> DATA UNDER STUDY:
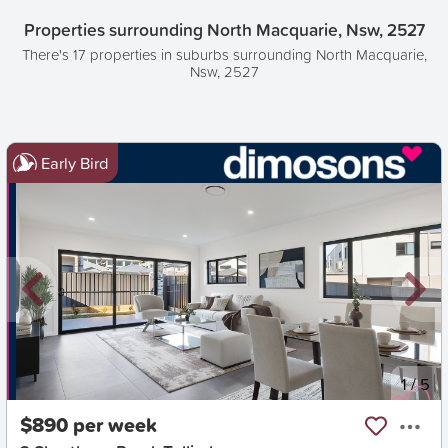
Properties surrounding North Macquarie, Nsw, 2527
There's 17 properties in suburbs surrounding North Macquarie,
Nsw, 2527
Early Bird
New
1
/
5
$890 per week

> EXERCISE GOAL: Each line in the listing above that includes "Macquarie" is to be copied.

> SOLUTION FOR THIS PROBLEM:
Properties surrounding North Macquarie, Nsw, 2527
There's 17 properties in suburbs surrounding North Macquarie,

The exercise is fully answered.